__GOAL OF THE EXERCISE__: Filter the material below down to the lines containing the word "청구할인".

__INPUT DATA__:
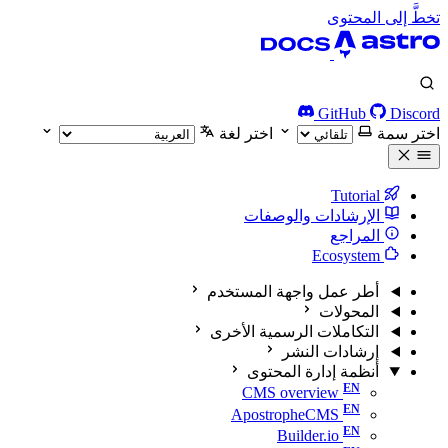
تخطَّ إلى المحتوى
GitHub
Discord
اختر سمة
اختر لغة
Tutorial
الإرشادات والوصفات
المراجع
Ecosystem
أطر عمل واجهة المستخدم
المحولات
التكاملات الرسمية الأخرى
إرشادات النشر
أنظمة إدارة المحتوى
CMS overview
ApostropheCMS
Builder.io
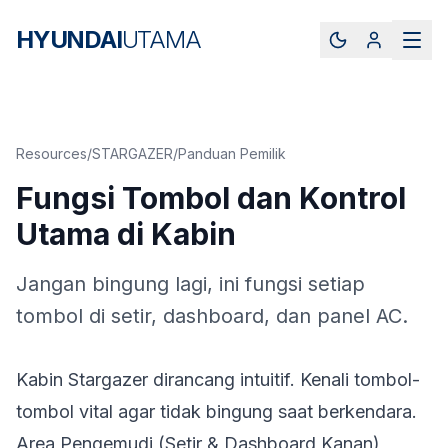
HYUNDAI
UTAMA
Resources
/
STARGAZER
/
Panduan Pemilik
Fungsi Tombol dan Kontrol
Utama di Kabin
Jangan bingung lagi, ini fungsi setiap
tombol di setir, dashboard, dan panel AC.
Kabin Stargazer dirancang intuitif. Kenali tombol-
tombol vital agar tidak bingung saat berkendara.
Area Pengemudi (Setir & Dashboard Kanan)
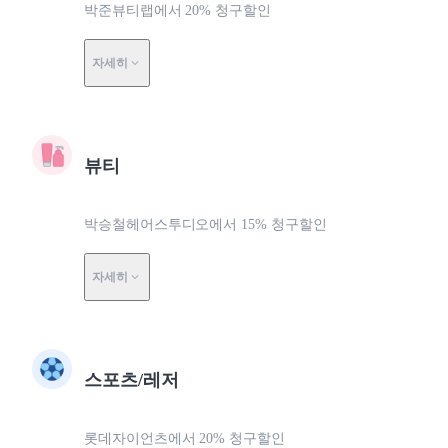
박준뷰티랩에서 20% 청구할인
자세히
뷰티
박승철헤어스투디오에서 15% 청구할인
자세히
스포츠/레저
롯데자이언츠에서 20% 청구할인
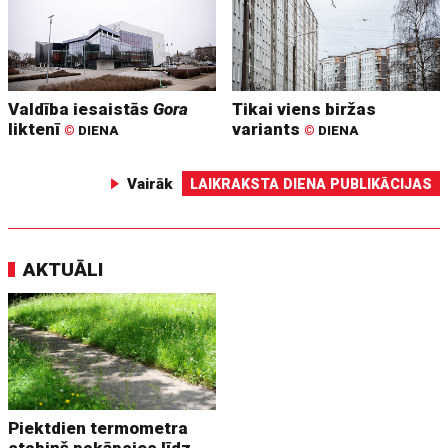
Valdība iesaistās
Gora
Tikai viens biržas
liktenī
variants
©
DIENA
©
DIENA
Vairāk
LAIKRAKSTA DIENA PUBLIKĀCIJAS
AKTUĀLI
Piektdien termometra
stabiņš pakāpsies līdz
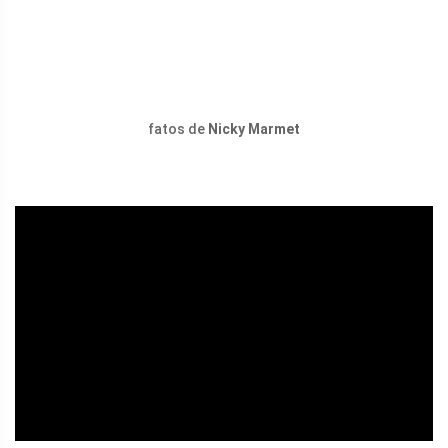
fatos de
Nicky Marmet
ad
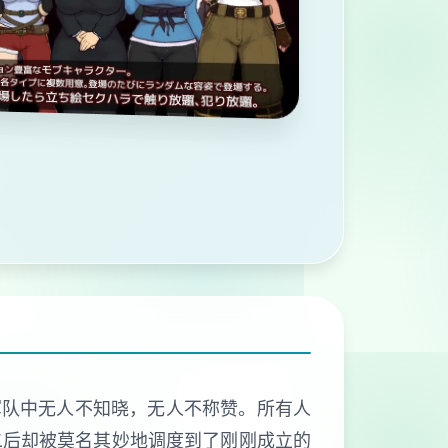
军队中无人不知晓，无人不称赞。所有人
二后却被莫名其妙地调度到了刚刚成立的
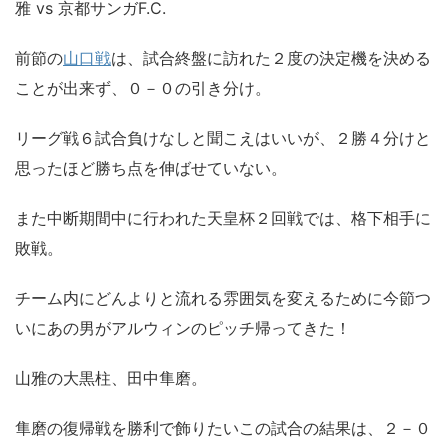
雅 vs 京都サンガF.C.
前節の
山口戦
は、試合終盤に訪れた２度の決定機を決める
ことが出来ず、０－０の引き分け。
リーグ戦６試合負けなしと聞こえはいいが、２勝４分けと
思ったほど勝ち点を伸ばせていない。
また中断期間中に行われた天皇杯２回戦では、格下相手に
敗戦。
チーム内にどんよりと流れる雰囲気を変えるために今節つ
いにあの男がアルウィンのピッチ帰ってきた！
山雅の大黒柱、田中隼磨。
隼磨の復帰戦を勝利で飾りたいこの試合の結果は、２－０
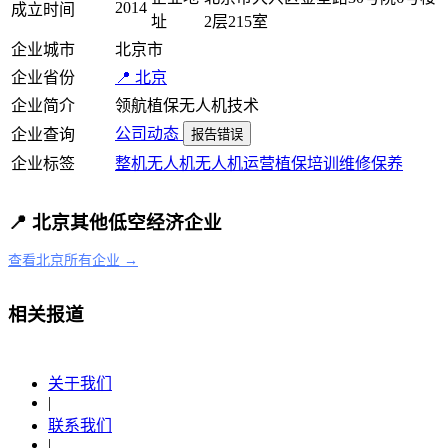
2014
成立时间
址
2层215室
企业城市
北京市
企业省份
📍 北京
企业简介
领航植保无人机技术
公司动态
企业查询
报告错误
企业标签
整机
无人机
无人机运营
植保
培训
维修保养
📍 北京其他低空经济企业
查看北京所有企业 →
相关报道
关于我们
|
联系我们
|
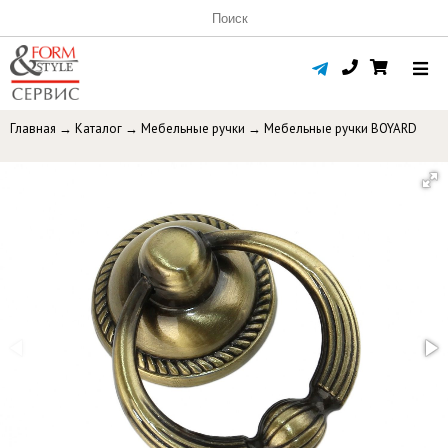
Главная
→
Каталог
→
Мебельные ручки
→
Мебельные ручки BOYARD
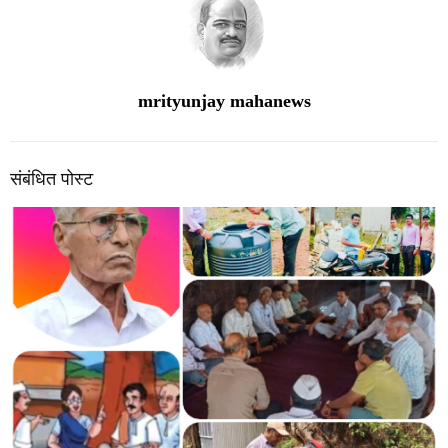
mrityunjay mahanews
संबंधित पोस्ट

__RESPONSE FOR THIS EXERCISE__:
박준뷰티랩에서 20% 청구할인
박승철헤어스투디오에서 15% 청구할인
롯데자이언츠에서 20% 청구할인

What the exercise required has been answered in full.